Another reduction in base rates to 6 per cent, following the quarter point moves in December and January, would trigger a further round of cuts in mortgage rates.

Minutes of the January meeting between Chancellor Kenneth Clarke and Eddie George, Governor of the Bank of England, yesterday supported this interest rate optimism. They revealed that, contrary to City expectations, Mr George did not resist the quarter point reduction in base rates that followed the meeting.

The Governor said the question was whether to cut rates at once or wait for the next meeting in February. "There would be a price to pay cumulatively over time if the authorities were thought to want to reduce rates at the first opportunity," he said. But the Bank would not be seriously opposed to an immediate move.
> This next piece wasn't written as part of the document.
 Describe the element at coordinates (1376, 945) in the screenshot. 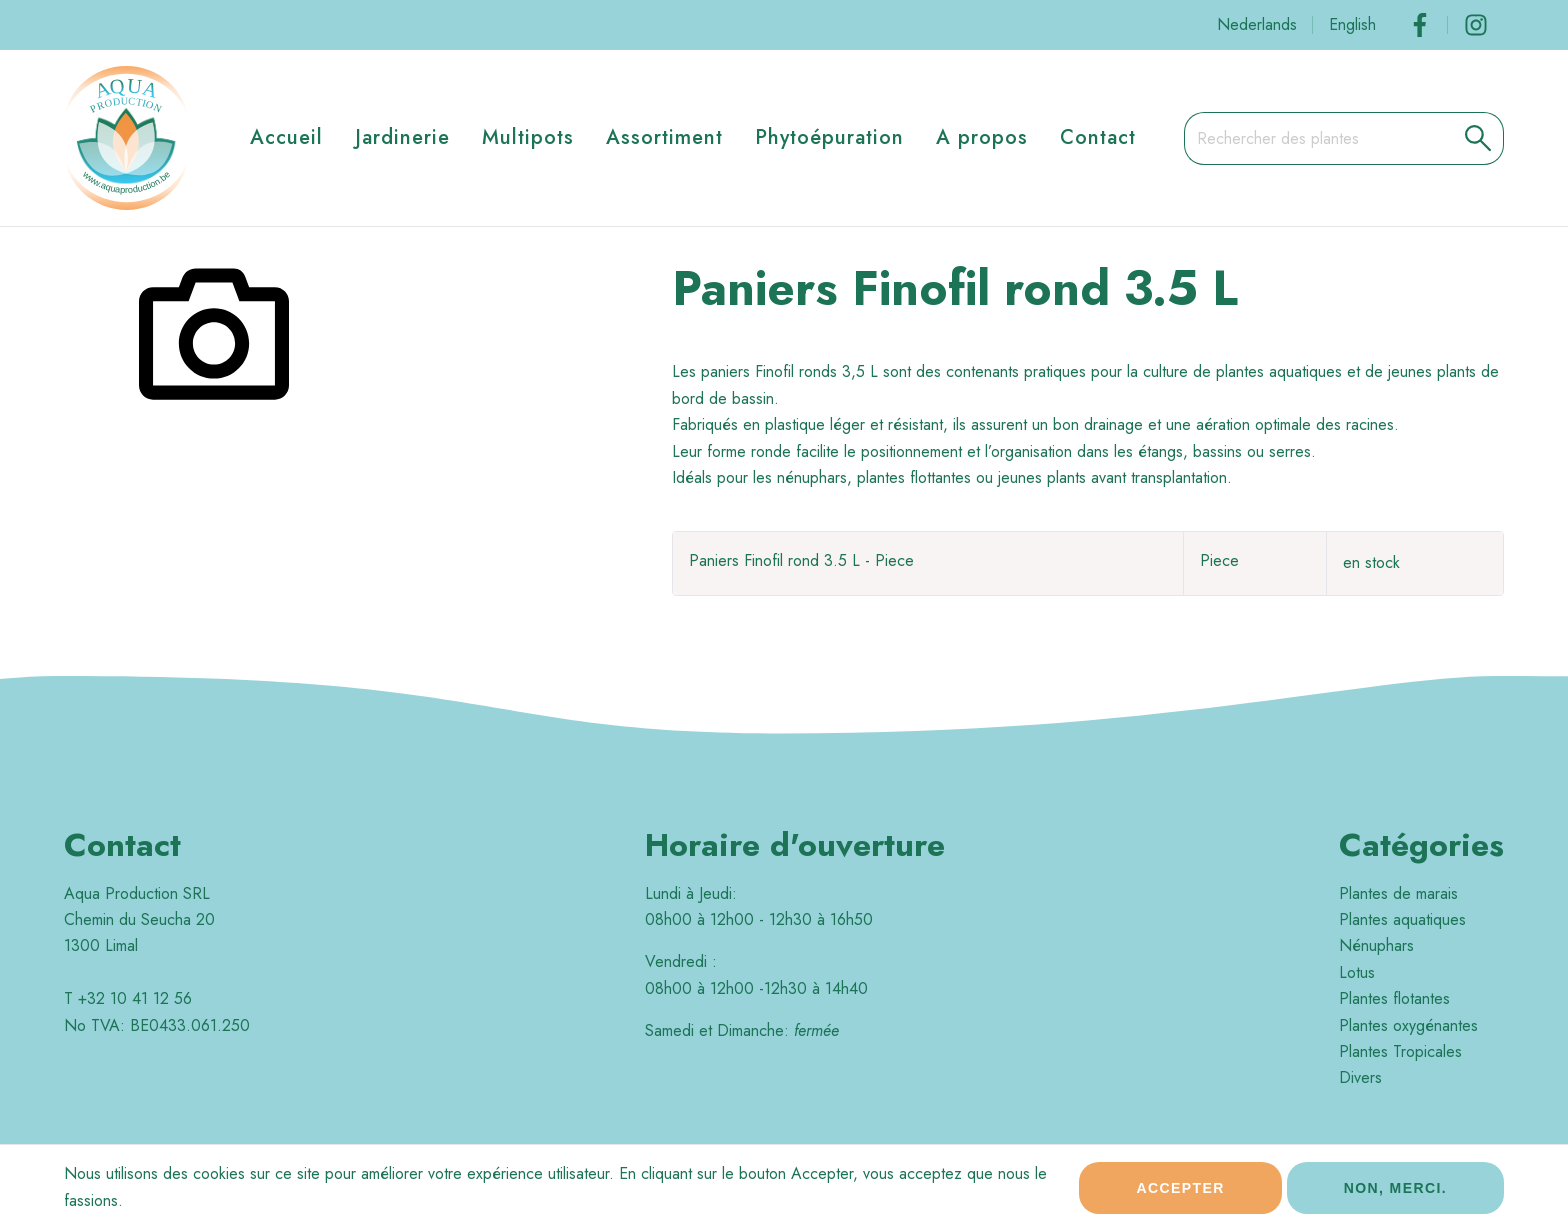 I see `Nénuphars` at that location.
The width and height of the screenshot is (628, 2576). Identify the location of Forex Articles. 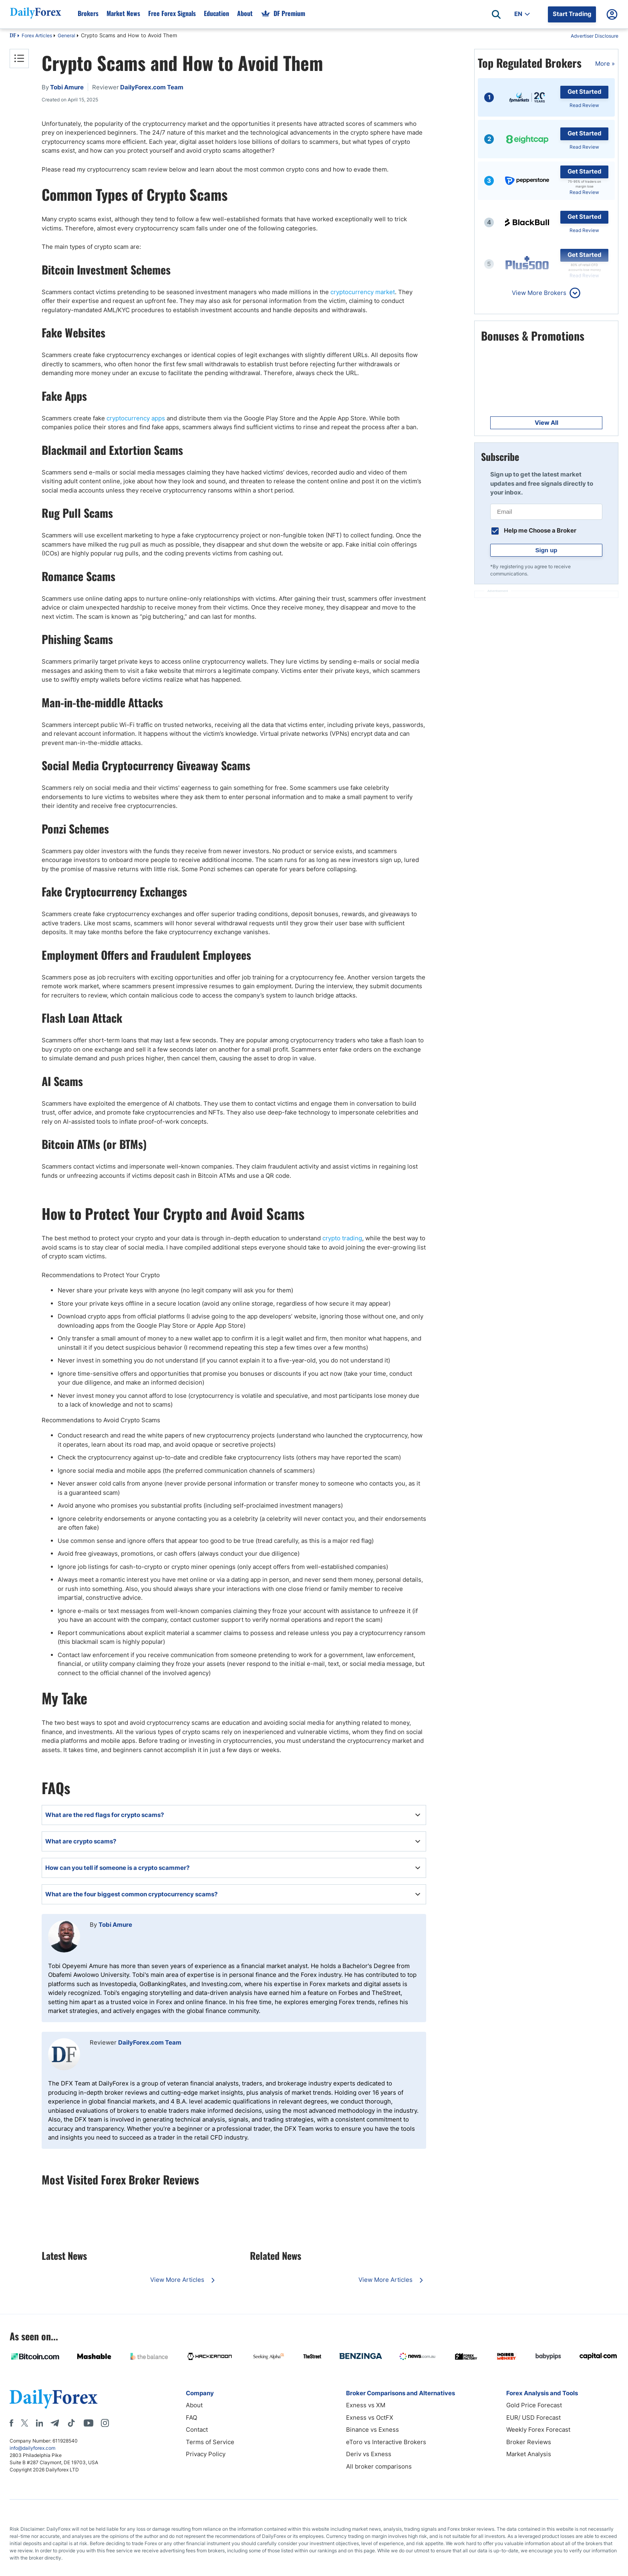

With few new economic statistics due before the next monetary meeting on 7 March, the City can see no obstacles to a quarter point reduction in base rates to 6 per cent. Mr Clarke hinted as much in the minutes of the January meeting, arguing that as interest rates had been increased earlier than expected in 1994, "it was correct to maintain this approach when interest rates were being reduced as well."

The volume of retail sales fell by 0.6 per cent in January, but year- on-year growth picked up from 1.6 per cent to 2.3 per cent. This was the fastest growth since last February. The 12-month increase in the value of sales was unchanged at 5.6 per cent. Taking the latest three months together, sales volume was 1.2 per cent higher than the previous three months, the biggest increase since the three months to May 1994.